§ Description of the task
List each line of the data that holds the string "Sign".

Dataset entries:
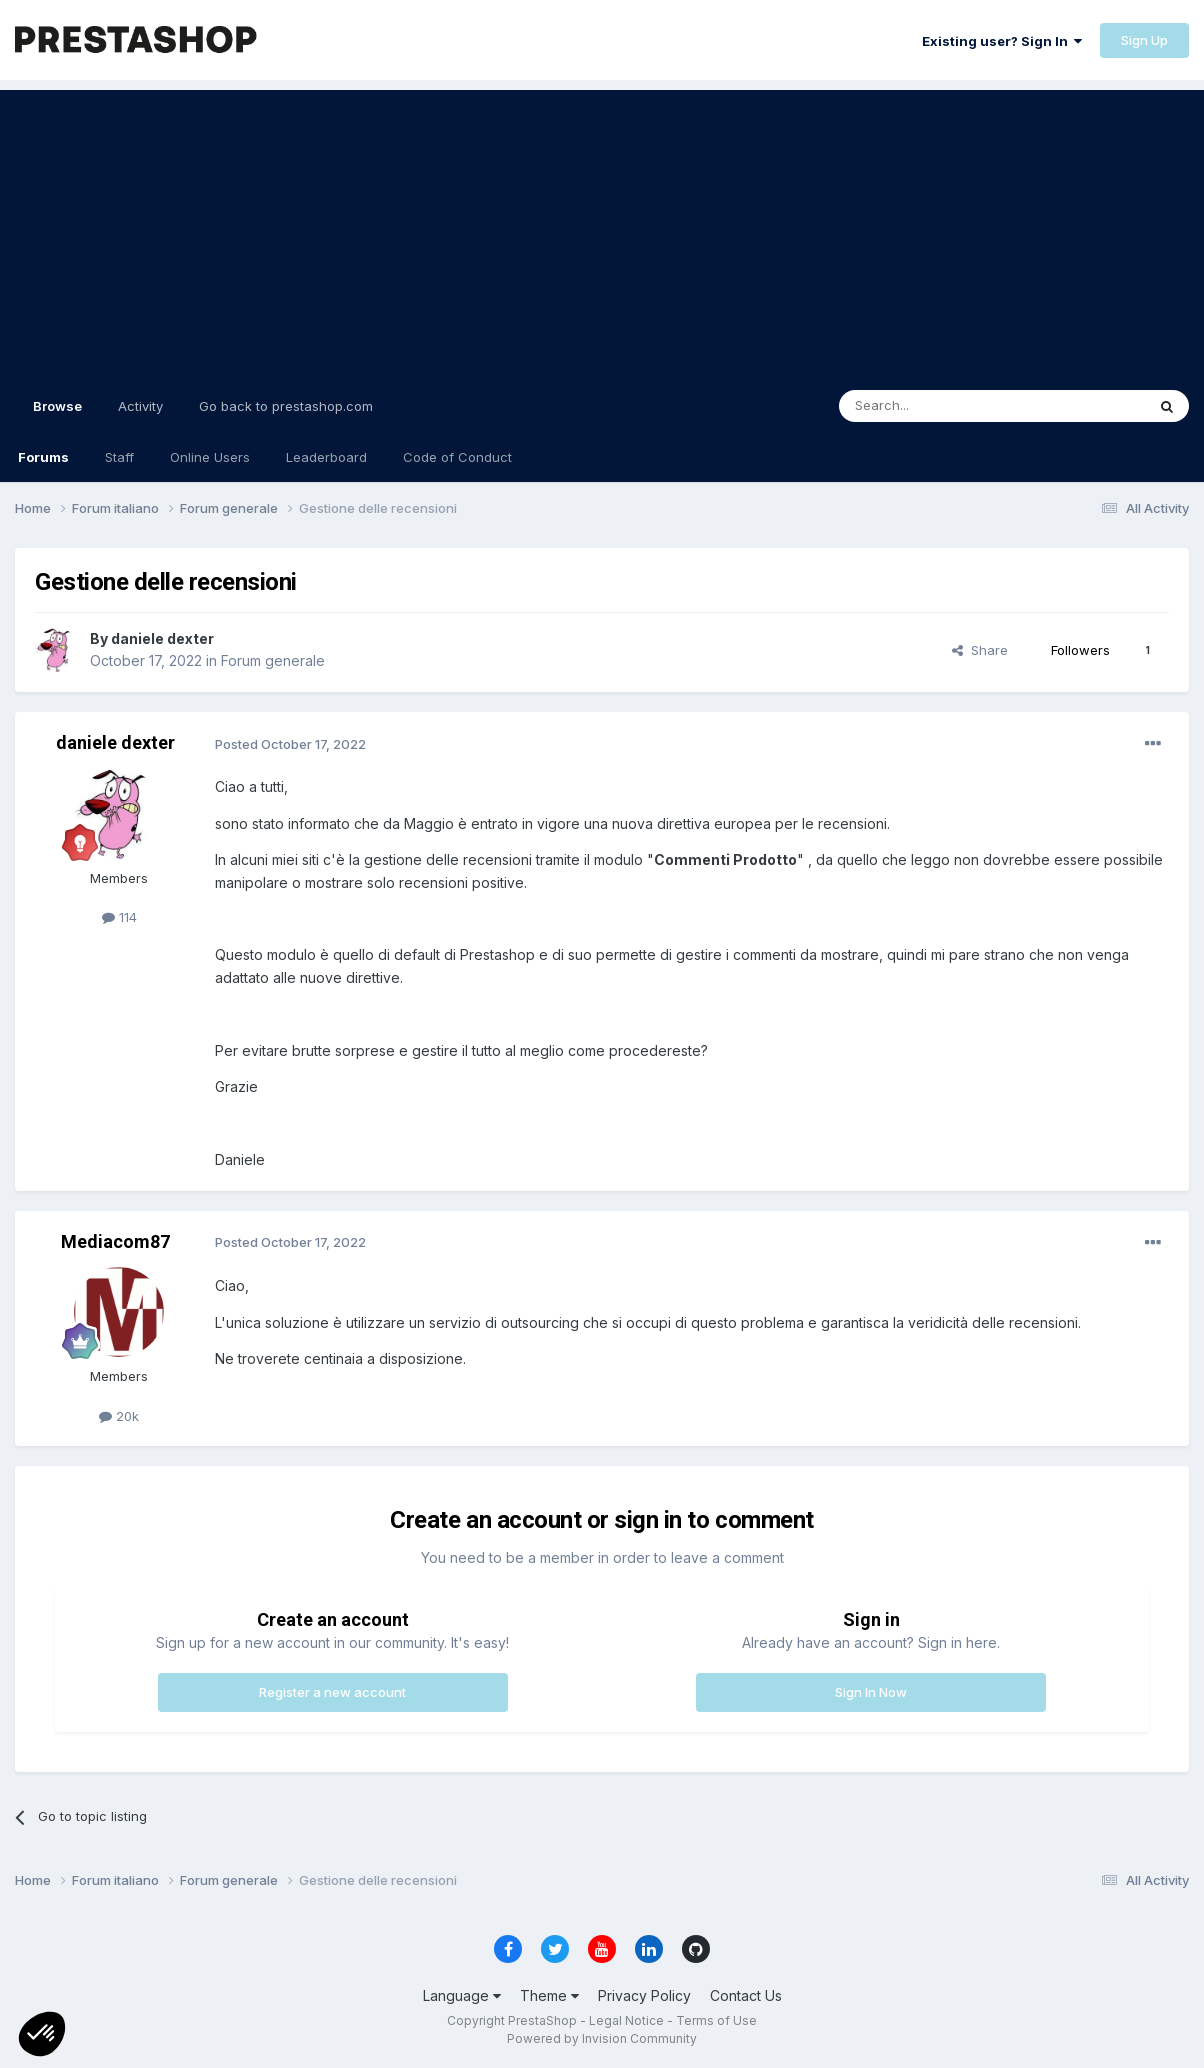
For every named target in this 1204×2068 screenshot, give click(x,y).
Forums (43, 457)
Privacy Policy (644, 1995)
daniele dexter (162, 638)
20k (119, 1416)
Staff (119, 457)
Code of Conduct (457, 457)
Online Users (210, 457)
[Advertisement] (602, 230)
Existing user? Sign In (1002, 41)
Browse (57, 415)
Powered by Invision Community (602, 2038)
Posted (290, 744)
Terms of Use (716, 2020)
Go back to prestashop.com (286, 406)
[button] (42, 2034)
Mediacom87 (115, 1241)
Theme (549, 1995)
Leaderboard (326, 457)
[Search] (941, 406)
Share (980, 650)
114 (119, 917)
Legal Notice (626, 2020)
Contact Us (746, 1995)
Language (462, 1995)
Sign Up (1144, 40)
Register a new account (332, 1692)
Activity (140, 406)
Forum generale (273, 660)
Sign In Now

§ Response
Existing user? Sign In (1002, 41)
Sign Up (1144, 40)
Sign In Now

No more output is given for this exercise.